Knead the dough briefly by “rubbing” it to ensure the flour is fully covered with the fat from the butter. Do this just a few times, as you don’t want to over work the dough. Bring the dough together and cut it into 2 equal pieces. Shape them into flat rectangles. Wrap each piece tightly with plastic wrap. Press each piece to slightly flatten it and even it out. Place onto a tray and into the refrigerator for a minimum of 30 minutes to chill.

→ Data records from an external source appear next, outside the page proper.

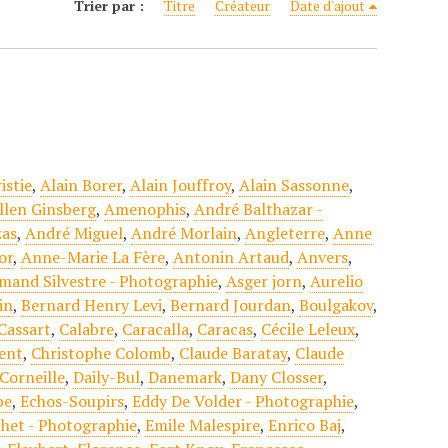
Trier par :
Titre
Créateur
Date d'ajout
istie
,
Alain Borer
,
Alain Jouffroy
,
Alain Sassonne
,
llen Ginsberg
,
Amenophis
,
André Balthazar -
zas
,
André Miguel
,
André Morlain
,
Angleterre
,
Anne
or
,
Anne-Marie La Fère
,
Antonin Artaud
,
Anvers
,
mand Silvestre - Photographie
,
Asger jorn
,
Aurelio
in
,
Bernard Henry Levi
,
Bernard Jourdan
,
Boulgakov
,
Cassart
,
Calabre
,
Caracalla
,
Caracas
,
Cécile Leleux
,
gent
,
Christophe Colomb
,
Claude Baratay
,
Claude
Corneille
,
Daily-Bul
,
Danemark
,
Dany Closser
,
be
,
Echos-Soupirs
,
Eddy De Volder - Photographie
,
chet - Photographie
,
Emile Malespire
,
Enrico Baj
,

Step 2: Making the Pastry Cream• 5 tbsp cornstarch
• 4 oz sugar
• 1 tsp pure vanilla extract
• 4 large egg yolks
• 2 cups whole milk
• 1 pinch salt
To start the pastry cream, first secure the bowl in place. Using a sturdy whisk, combine the egg yolks and sugar. Then add the cornstarch and whisk until well blended (about 2 minutes) and light in color.
Heat the milk, vanilla and salt over medium heat and bring just to the boiling point. Add a bit of the milk at first to temper the eggs, and then continue to whisk and add the milk bit by bit until fully incorporated.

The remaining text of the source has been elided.